A bijective map between a horizontal strip and the unit disc.

Let $z=x+i \in \mathbb{R}+i$ with $x\in\mathbb{R}$. Then $$ \phi(x+i) = \tanh\left(\frac{\pi}{4}(x+i)\right). $$ Set $\frac{\pi}{4}x = u$, so that $u\in\mathbb{R}$. Then $$ \phi(x+i) = \tanh(u + i\tfrac{\pi}{4}). $$ Using the formula for the hyperbolic tangent of a complex argument, $$ \tanh(a+ib) = \frac{\tanh(a) + i\tan(b)}{1 + i\tanh(a)\tan(b)}, $$ we plug in $a=u$ and $b=\frac{\pi}{4}$, noting that $\tan(\frac{\pi}{4})=1$: $$ \phi(x+i) = \frac{\tanh(u) + i}{1 + i\tanh(u)}=\frac{\tanh(u) + i}{1 + i\,\tanh(u)} = \frac{2\,\tanh(u)}{1 + \tanh(u)^2} + i\,\frac{1 - \tanh(u)^2}{1 + \tanh(u)^2}. $$

We can easily check that 
\[(\frac{2\,\tanh(u)}{1 + \tanh(u)^2})^2+(\frac{1 - \tanh(u)^2}{1 + \tanh(u)^2})^2=1.\]
Hence $\phi$ maps $\mathbb{R}+i$ to the unit circle. 

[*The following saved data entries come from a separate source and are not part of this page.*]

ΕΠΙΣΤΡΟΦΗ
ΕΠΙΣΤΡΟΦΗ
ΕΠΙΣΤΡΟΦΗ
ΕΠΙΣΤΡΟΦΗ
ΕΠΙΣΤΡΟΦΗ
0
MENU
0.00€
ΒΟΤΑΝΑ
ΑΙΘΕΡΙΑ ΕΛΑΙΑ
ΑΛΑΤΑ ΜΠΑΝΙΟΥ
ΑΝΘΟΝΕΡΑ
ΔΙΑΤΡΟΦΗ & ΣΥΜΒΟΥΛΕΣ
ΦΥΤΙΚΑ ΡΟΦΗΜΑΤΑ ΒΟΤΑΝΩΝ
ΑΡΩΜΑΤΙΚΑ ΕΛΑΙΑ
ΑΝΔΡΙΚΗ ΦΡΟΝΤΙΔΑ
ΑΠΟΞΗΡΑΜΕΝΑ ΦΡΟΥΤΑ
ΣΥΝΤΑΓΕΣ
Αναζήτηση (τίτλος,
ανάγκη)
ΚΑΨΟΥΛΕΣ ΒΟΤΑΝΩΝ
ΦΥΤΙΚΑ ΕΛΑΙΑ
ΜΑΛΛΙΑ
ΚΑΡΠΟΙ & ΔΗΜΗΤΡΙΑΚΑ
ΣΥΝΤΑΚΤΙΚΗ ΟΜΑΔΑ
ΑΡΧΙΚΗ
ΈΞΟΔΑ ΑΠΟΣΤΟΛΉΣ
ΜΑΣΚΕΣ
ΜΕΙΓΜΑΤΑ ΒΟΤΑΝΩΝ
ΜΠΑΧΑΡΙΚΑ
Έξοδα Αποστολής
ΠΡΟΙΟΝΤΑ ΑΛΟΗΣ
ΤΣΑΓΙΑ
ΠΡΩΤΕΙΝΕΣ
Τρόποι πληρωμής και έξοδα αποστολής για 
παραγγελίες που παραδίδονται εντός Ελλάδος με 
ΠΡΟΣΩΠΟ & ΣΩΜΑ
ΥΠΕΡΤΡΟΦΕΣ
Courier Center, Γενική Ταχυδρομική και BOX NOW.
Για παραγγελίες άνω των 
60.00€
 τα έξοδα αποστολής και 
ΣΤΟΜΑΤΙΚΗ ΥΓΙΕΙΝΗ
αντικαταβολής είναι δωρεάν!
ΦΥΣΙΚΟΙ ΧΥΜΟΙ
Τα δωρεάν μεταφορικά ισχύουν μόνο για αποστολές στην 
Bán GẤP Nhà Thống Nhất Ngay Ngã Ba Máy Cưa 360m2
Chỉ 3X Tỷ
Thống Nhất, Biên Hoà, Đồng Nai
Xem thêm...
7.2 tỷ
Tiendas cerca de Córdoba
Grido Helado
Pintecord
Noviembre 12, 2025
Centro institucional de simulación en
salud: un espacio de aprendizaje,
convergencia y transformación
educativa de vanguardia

Note that $\tanh (-\infty)=-1$ and $\tanh (\infty)=1$. Note also that the function
$$\frac{2\,\tanh(u)}{1 + \tanh(u)^2}$$
is a strcitly increasing function whose range is $(-1,1)$ with 
$$\phi(-\infty+i)=-1, \ \ \ \phi (\infty+i)=1,$$
and as $x$ goes from $-\infty$ to $+\infty$ the values of $\phi(-\infty+i)$ goes from $-1$ to $+1$ on the unit circle. Hence $\phi$ maps $\mathbb{R}+i$ bijectively to $$\{e^{i\theta} : \theta\in(0,\pi)\}.$$

Indeed, as $x$ runs from $-\infty$ to $\infty$, $\phi(x+i)$ runs along the unit circle from $-1$ to $1$ through $i$, which is the upper semicircle of the unit circle $\{e^{i\theta}:\theta\in(0,\pi)\}$. A similar argument, or using symmetry, shows that $\mathbb{R}-i$ maps to the lower semicircle $\{e^{i\theta}:\theta\in(-\pi,0)\}$.